En Belgique par exemple, une étude menée par l’Association des journalistes professionnels (AJP) montre que la diversité et l’égalité dans la presse quotidienne belge francophone sont loin d’être une réalité. Cette étude, publiée en octobre 2011 sur le site de l’AJP, confirme les tendances à l’uniformisation des intervenants observées par l’étude menée par le CSA pour le secteur audiovisuel belge, en mars de la même année. La très faible présence des femmes est probablement le résultat le plus marquant (moins de 18 %). 83% des intervenants dont l’origine a pu être identifiée sont perçus comme étant Blancs et ce sont les pages judiciaires et sportives qui font la plus grande place aux non-Blancs (25 et 22 % d’intervenants). Les rôles dans lesquels les non-Blancs interviennent sont, comme pour les femmes, fortement différenciés : ils sont très rarement experts (6 %), porte-parole (3 %), journalistes (3 %) mais on les trouve majoritairement dans la catégorie des victimes (45 %) et dans celle des auteurs d’actes répréhensibles (49 %). Les catégories d’âges correspondant à la vie active (19-64 ans) forment jusqu’à 94 % des intervenants en information nationale, au détriment des jeunes et des seniors.
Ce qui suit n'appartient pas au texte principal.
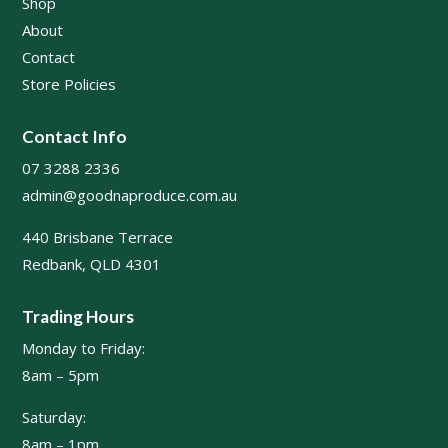
Shop
About
Contact
Store Policies
Contact Info
07 3288 2336
admin@goodnaproduce.com.au
440 Brisbane Terrace
Redbank, QLD 4301
Trading Hours
Monday to Friday:
8am – 5pm
Saturday:
8am – 1pm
Mais la Belgique est loin d’être une exception. Le 7 juillet 2011, le Conseil supérieur de l’audiovisuel remettait au Parlement français son deuxième rapport sur la représentativité des diversités dans la communication audiovisuelle. Michel Boyon, président du CSA, condamnait alors l’échec de la télévision française à être un« miroir de la société » : la diversité des origines n’est représentée que par 13 % des personnes à l’écran, 0,5 % pour les personnes handicapées, 36% pour les femmes qui incarnent en grande majorité des seconds rôles. Une inégalité qui touche également les catégories socioprofessionnelles : les cadres supérieurs sont représentés à 87% dans les émissions relatives à l’actualité française. La question de la façon dont toutes ces diversités sont représentées est également soulevée car, au delà de cette ségrégation liée à la présence à l’écran, c’est la persistance de clichés qui a frappé les membres de la commission, notamment en ce qui concerne l’image des banlieues où les conditions de vie sont souvent délibérément dramatisées.

Une concentration alarmante des médias de masse

En l’espace de quelques années, les dirigeants de grands groupes multimédias transnationaux se sont retrouvés au sommet du monde et du pouvoir, intensifiant la concentration des médias de masse dans une dimension à la fois verticale (intégrant les phases de création, de production et de distribution) et horizontale (réunissant au sein d’un même groupe des quotidiens, des magazines, des chaînes de télévision et des stations de radio ainsi que des portails Internet). Cette concentration est également présente à l’échelle régionale et locale (la plupart des villes américaines, tout comme la grande majorité des régions françaises, n’ont plus qu’un seul quotidien), ainsi qu’à l’international (comme par exemple le groupe News Corporation de Rupert Murdoch qui, parti d’Australie, s’étend aujourd’hui de la Grande-Bretagne aux Etats-Unis).

La concentration est particulièrement accentuée en ce qui concerne les circuits producteurs d’informations, détenus par les grandes agences de presse qui diffusent au monde entier une vision uniforme de la planète. Ainsi, quelques agences des États-Unis et de l’Europe de l’Ouest se partagent le monopole de la mise en circulation des images. Il n’est donc pas étonnant que les médias traditionnels consacrent la quasi totalité de leur temps d’information aux pays riches (ils ne consacrent de fait que 2% d’information à 80% de la planète), engendrant des lacunes énormes et un manque patent d’ouverture sur le monde. Puisant leurs informations aux mêmes sources, ces médias semblent se répéter et se faire écho sans cesse. D’autant qu’à côté de la chasse au scoop pour sortir du lot, la peur de paraître à la traîne sur les concurrents incite à traiter systématiquement des sujets que d’autres ont déjà abordés...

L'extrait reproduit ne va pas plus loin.